Thursday, April 21, 2005

Investing in the future, or something similar . . .

When you save, you park some of your unneeded money somewhere -- bank, bond, stock, mattress -- in hopes that when you want to turn that money into something needed, like food or rent, it will be there. If you put the money into a bank you are thought to be prudent. If you put the money into the stock market you are thought to be a genius when the market rises, and an unfortunate victim when the market falls, as it inevitably but unpredictably does.

When you put your money into any financial institution, bank or corporation, wonder of wonders, they don't actually keep it for you. The institution either spends it frivolously or loans it to some moron who can dress well enough to impress a lending officer. The institution frequently makes some money in spite of itself and sometimes distributes some of the money to you in the form of dividends or interest -- always first assuring that its officers get big bonuses at year end.

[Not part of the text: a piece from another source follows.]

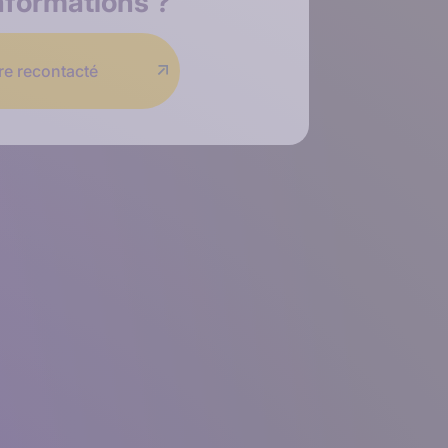
nformations
?
re recontacté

You, of course, would frequently not approve of how your money gets spent. And when you invest, you are betting that both the money and the institution you put it into will be there when you need it to be, despite observing one institution after another bite the big one over your lifetime. It requires a great deal of blind, unreasoning faith to make this bet. I think this faith used to be called patriotism.

Nowadays, we have a new economic system. It seems mere handsful of shamelessly exploited foreigners can manufacture all the products that are actually needed, and a very great deal more besides. So in response we've turned ourselves into developers and marketers of unneeded goods and services -- just kinda to keep our hand in. Many of us basically get paid for peddling something unnecessary, but if it doesn't sell, we don't eat, so we keep at it anyway. Many more of us, not wishing to peddle garbage, have become what is called -- with a straight face, mind you -- knowledge workers. We collect data and reassemble bits and pieces of it into new and exciting configurations so as to support the making of predominately inconsequential decisions, which in turn mostly have to do with how to sell more shoddy goods and unneeded services. Finally, if we are good at peddling garbage or mining data we get to supervise others in the same sad trades, whether or not we are good at supervising.

But each and every worthless trinket that gets manufactured, bought and soon thereafter pitched into a landfill ( a whole 'nother issue ) contributes, even if only slightly, to keeping some poor desperate drone alive and secure in the knowledge that somehow he matters.

That drone may be you or it may be me. So spend while you can and don't be stingy. It all counts.